Bicarbonate, calcium ions, hydrogen peroxide and trypsin modulate activation of Anopheles gambiae sperm motility and protein tyrosine phosphorylation

Abstract

With the increasing concern of potential loss of transgenic mosquitoes which are candidates as new tools for mosquito-borne disease control, methods for cryopreservation are actively under investigation. Methods to cryopreserve Anopheles gambiae sperm have recently been developed, but there are no artificial insemination or in vitro fertilization tools available. As a step to achieve this, we sought to identify a suitable medium for in vitro incubation of An. gambiae sperm and to tease out critical components that are involved in the sperm motility activation process. Using two cell viability assays, we identified the Biggers-Whitten-Whittingham (BWW) medium as suitable for in vitro incubation of An. gambiae sperm isolated from testes.

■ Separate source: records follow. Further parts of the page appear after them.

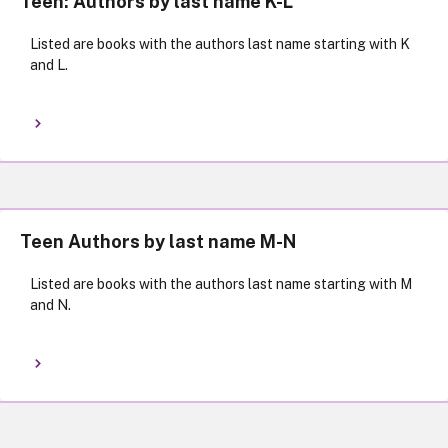
Teen: Authors by last name K-L
Listed are books with the authors last name starting with K
and L.
Teen Authors by last name M-N
Listed are books with the authors last name starting with M
and N.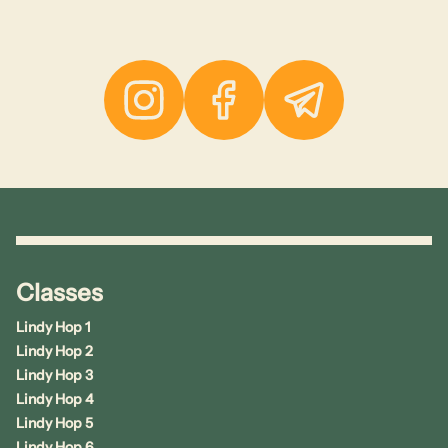
Instagram
Facebook
Telegram
Classes
Lindy Hop 1
Lindy Hop 2
Lindy Hop 3
Lindy Hop 4
Lindy Hop 5
Lindy Hop 6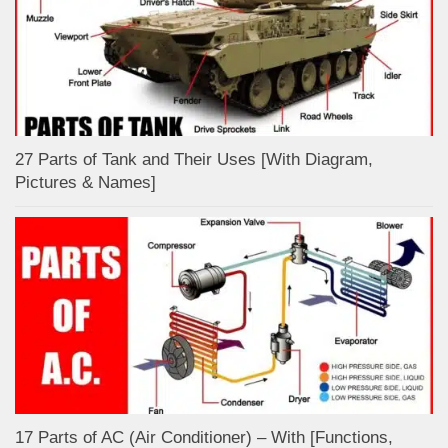
27 Parts of Tank and Their Uses [With Diagram,
Pictures & Names]
17 Parts of AC (Air Conditioner) – With [Functions,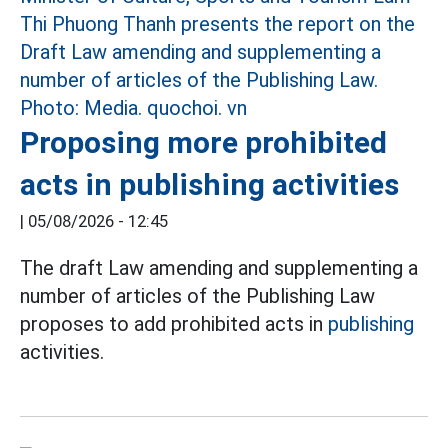
Proposing more prohibited
acts in publishing activities
|
05/08/2026 - 12:45
The draft Law amending and supplementing a
number of articles of the Publishing Law
proposes to add prohibited acts in
publishing
activities.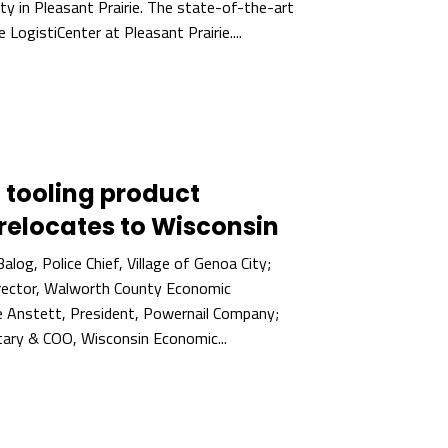
ity in Pleasant Prairie. The state-of-the-art
he LogistiCenter at Pleasant Prairie....
 tooling product
relocates to Wisconsin
Balog, Police Chief, Village of Genoa City;
irector, Walworth County Economic
e Anstett, President, Powernail Company;
ary & COO, Wisconsin Economic...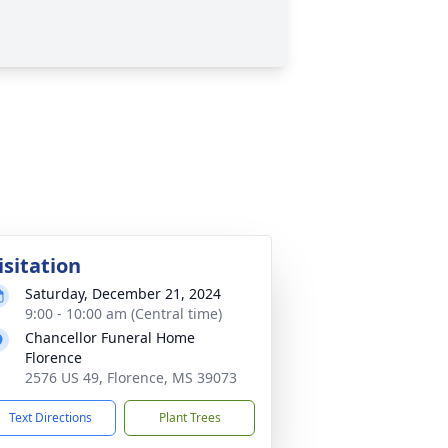
isitation
Saturday, December 21, 2024
9:00 - 10:00 am (Central time)
Chancellor Funeral Home
Florence
2576 US 49, Florence, MS 39073
Text Directions
Plant Trees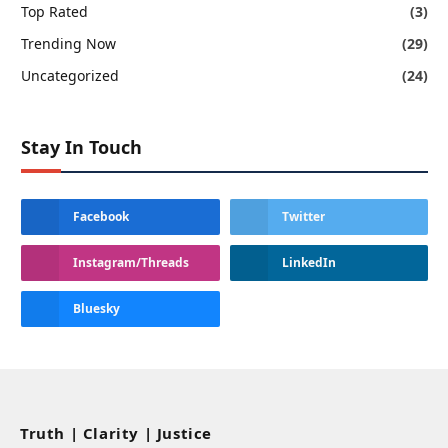
Top Rated
(3)
Trending Now
(29)
Uncategorized
(24)
Stay In Touch
Facebook
Twitter
Instagram/Threads
LinkedIn
Bluesky
Truth | Clarity | Justice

We then modified the medium for motility assays by testing different HCO₃⁻ and Ca²⁺ concentrations. Our results show that there is an HCO₃⁻ and Ca²⁺ concentration-dependent activation of An. gambiae sperm motility. We further demonstrated that H₂O₂ can be produced by the testes in vitro and that the addition of 5.3 μM of H₂O₂ to the medium improves sperm motility and increases protein tyrosine phosphorylation in An. gambiae. Finally, we show a dose-dependent activation of sperm motility by the addition of trypsin to the medium and more than a 2-fold increase in sperm motility when modified BWW (mBWW) medium is supplemented with H₂O₂ and trypsin. Our in vitro results suggest that protein tyrosine phosphorylation, intracellular ionic influx, intrinsic production of H₂O₂ and trypsin-like proteases play a vital role in signal transduction that leads to the activation of An. gambiae sperm motility.